Álcool

Você na minha vida foi um vulto. Para assombrar faltou pouco, na verdade vocação. Seus olhos tão traiçoeiros quanto os meus. Os seus me ludibriam, disfarçam suas intenções; os meus me traem, me denunciam, pedem beijos sem precisar minha boca dizer. Eu te disse que me jogaria naquele rio sujo, de águas barrentas por ti. Mas não me joguei. Não me rendo aos meus desejos. Criei demônios em garrafas e nunca mais os soltarei, pois são minha companhia; carrego-as e bebo-as em esquinas. Bati a cabeça numas pedras, e me dizem maluco só porque digo ao garçom que não quero mais beber, pois tenho fome. Te procuro no menu, você não está. Então apenas imagino você vindo de bandeja para mim. Suas garras na minha jugular, meus olhos se avermelham. Eu grito em silêncio. Lembro de você dentro de mim.

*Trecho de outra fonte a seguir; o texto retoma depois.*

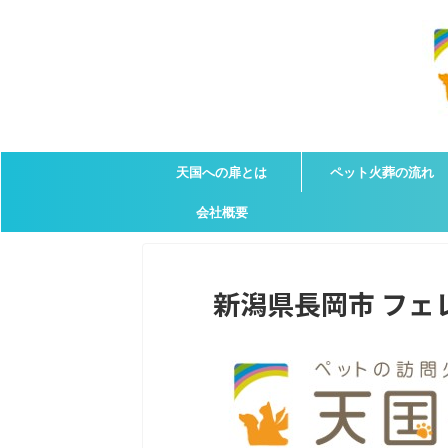
天国への扉とは
ペット火葬の流れ
会社概要
新潟県長岡市 フェレ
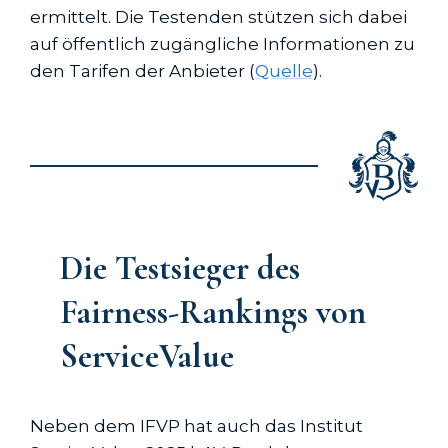
ermittelt. Die Testenden stützen sich dabei
auf öffentlich zugängliche Informationen zu
den Tarifen der Anbieter (
Quelle
).
Die Testsieger des
Fairness-Rankings von
ServiceValue
Neben dem IFVP hat auch das Institut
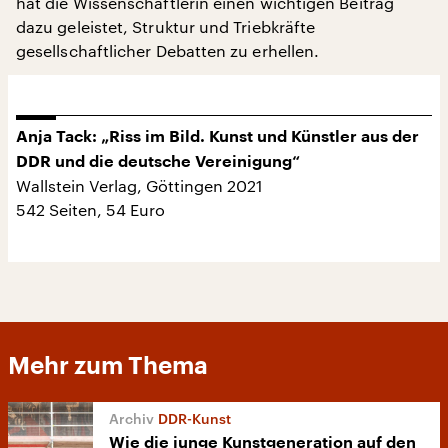
hat die Wissenschaftlerin einen wichtigen Beitrag
dazu geleistet, Struktur und Triebkräfte
gesellschaftlicher Debatten zu erhellen.
Anja Tack: „Riss im Bild. Kunst und Künstler aus der
DDR und die deutsche Vereinigung“
Wallstein Verlag, Göttingen 2021
542 Seiten, 54 Euro
Mehr zum Thema
DDR-Kunst
Wie die junge Kunstgeneration auf den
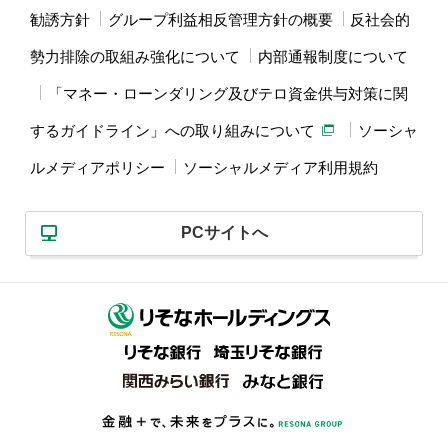
勧誘方針
グループ利益相反管理方針の概要
反社会的
勢力排除の取組み強化について
内部通報制度について
「マネー・ローンダリング及びテロ資金供与対策に関
するガイドライン」への取り組みについて
ソーシャ
ルメディアポリシー
ソーシャルメディア利用規約
PCサイトへ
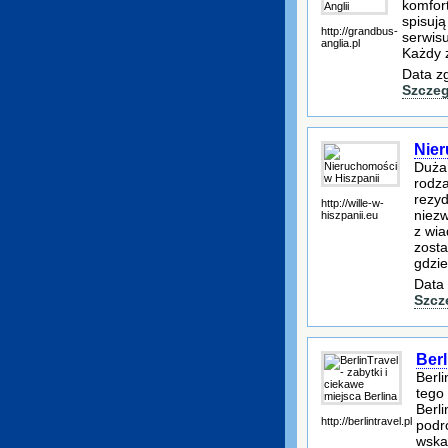
komfort
spisuj
http://grandbus-
serwis
anglia.pl
Każdy 
Data z
Szczeg
Nier
Duża 
rodza
rezy
http://wille-w-
niezw
hiszpanii.eu
z wia
zosta
gdzie
Data 
Szcz
Berl
Berli
tego
Berl
http://berlintravel.pl
podr
wska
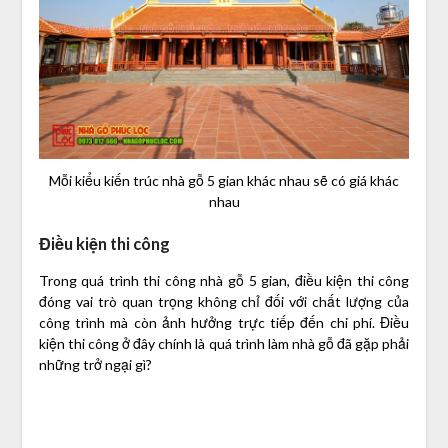
Mỗi kiểu kiến trúc nhà gỗ 5 gian khác nhau sẽ có giá khác
nhau
Điều kiện thi công
Trong quá trình thi công nhà gỗ 5 gian, điều kiện thi công
đóng vai trò quan trọng không chỉ đối với chất lượng của
công trình mà còn ảnh hưởng trực tiếp đến chi phí. Điều
kiện thi công ở đây chính là quá trình làm nhà gỗ đã gặp phải
những trở ngại gì?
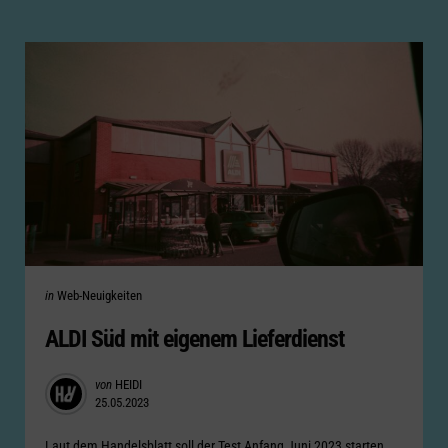
Categories
Posted
in
Web-Neuigkeiten
in
ALDI Süd mit eigenem Lieferdienst
Posted
von
HEIDI
25.05.2023
by
Laut dem Handelsblatt soll der Test Anfang Juni 2023 starten.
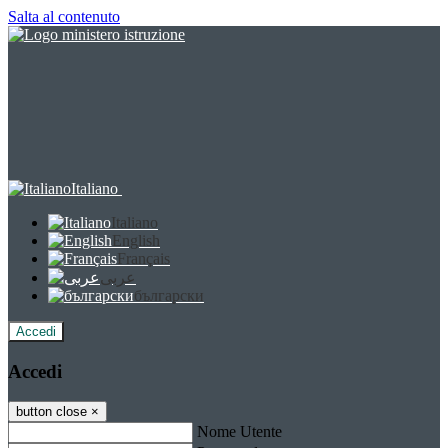
Salta al contenuto
Italiano
Italiano
English
Français
عربى
български
Accedi
Accedi
button close
×
Nome Utente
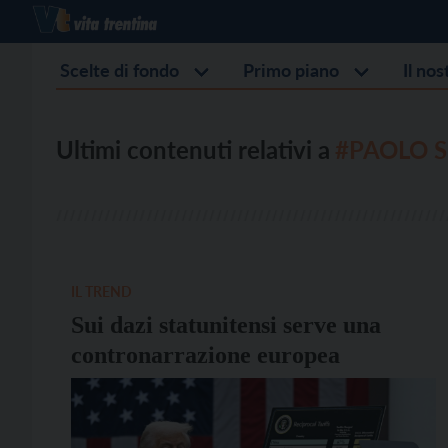
Scelte di fondo
Primo piano
Il no
Ultimi contenuti relativi a
#PAOLO 
IL TREND
Sui dazi statunitensi serve una
contronarrazione europea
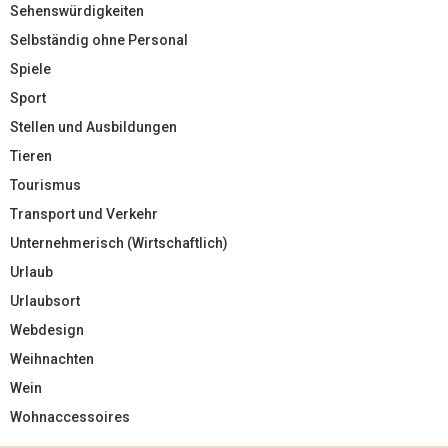
Sehenswürdigkeiten
Selbständig ohne Personal
Spiele
Sport
Stellen und Ausbildungen
Tieren
Tourismus
Transport und Verkehr
Unternehmerisch (Wirtschaftlich)
Urlaub
Urlaubsort
Webdesign
Weihnachten
Wein
Wohnaccessoires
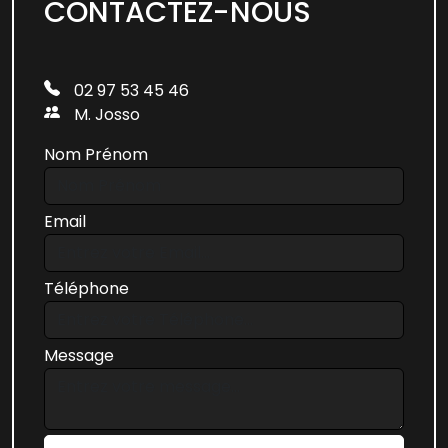
CONTACTEZ-NOUS
02 97 53 45 46
M. Josso
Nom Prénom
Email
Téléphone
Message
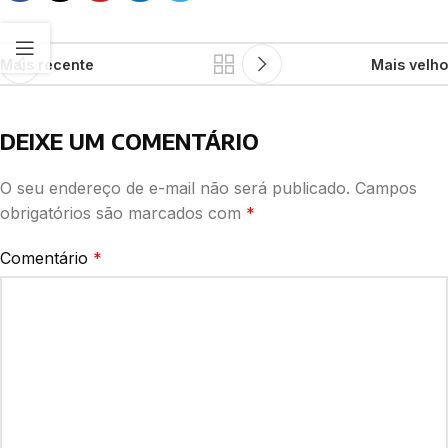
Mais recente
Mais velho
DEIXE UM COMENTÁRIO
O seu endereço de e-mail não será publicado.
Campos
obrigatórios são marcados com
*
Comentário
*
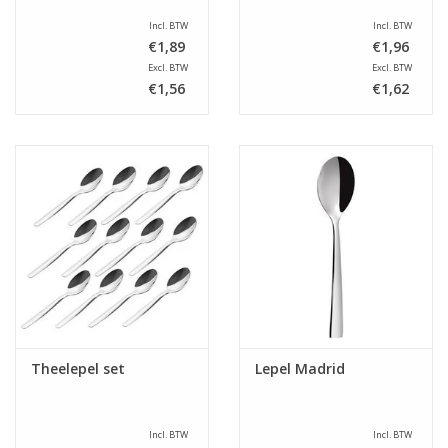
Incl. BTW
Incl. BTW
€1,89
€1,96
Excl. BTW
Excl. BTW
€1,56
€1,62
Theelepel set
Lepel Madrid
Incl. BTW
Incl. BTW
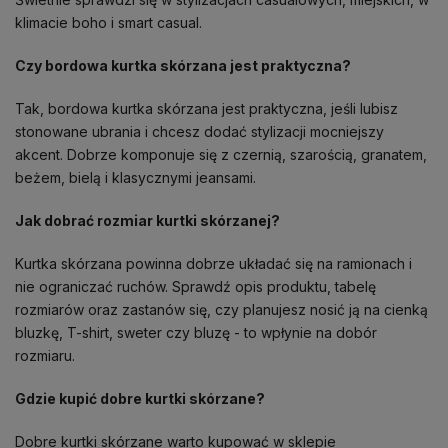
klimacie boho i smart casual.
Czy bordowa kurtka skórzana jest praktyczna?
Tak, bordowa kurtka skórzana jest praktyczna, jeśli lubisz
stonowane ubrania i chcesz dodać stylizacji mocniejszy
akcent. Dobrze komponuje się z czernią, szarością, granatem,
beżem, bielą i klasycznymi jeansami.
Jak dobrać rozmiar kurtki skórzanej?
Kurtka skórzana powinna dobrze układać się na ramionach i
nie ograniczać ruchów. Sprawdź opis produktu, tabelę
rozmiarów oraz zastanów się, czy planujesz nosić ją na cienką
bluzkę, T-shirt, sweter czy bluzę - to wpłynie na dobór
rozmiaru.
Gdzie kupić dobre kurtki skórzane?
Dobre kurtki skórzane warto kupować w sklepie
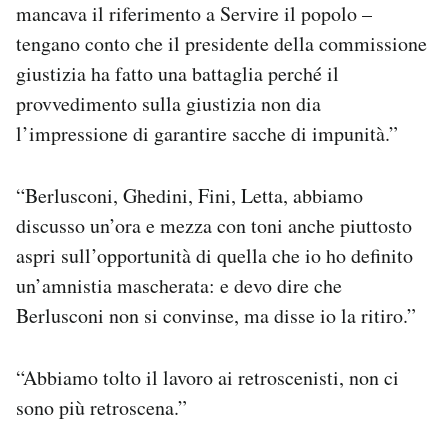
mancava il riferimento a Servire il popolo –
tengano conto che il presidente della commissione
giustizia ha fatto una battaglia perché il
provvedimento sulla giustizia non dia
l’impressione di garantire sacche di impunità.”
“Berlusconi, Ghedini, Fini, Letta, abbiamo
discusso un’ora e mezza con toni anche piuttosto
aspri sull’opportunità di quella che io ho definito
un’amnistia mascherata: e devo dire che
Berlusconi non si convinse, ma disse io la ritiro.”
“Abbiamo tolto il lavoro ai retroscenisti, non ci
sono più retroscena.”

Trouxe-me, então, para um lugar que não sei onde é. De olhos vendados e um saco na cabeça tornei-me sequestrado seu. Há cheiro de limões no ar. A vida me os deu. Ouço o som da sua voz. O som que me fez dançar; e dancei. Você me sussurra qualquer declaração, mas teme soar cafona, piegas, estragar todo o texto. Então pôs uma dinamite em minhas mãos: Contagem regressiva para estar de novo ao teu lado. Há um outro eu que anda comigo e não se importa com esses perigos. Teu coração nas minhas mãos. Eu o tinha visto antes assim trancado, acorrentado. Em uma visão de raio x, eu enxerguei teu interior. Beleza e puro mistério, um espírito desconfiado.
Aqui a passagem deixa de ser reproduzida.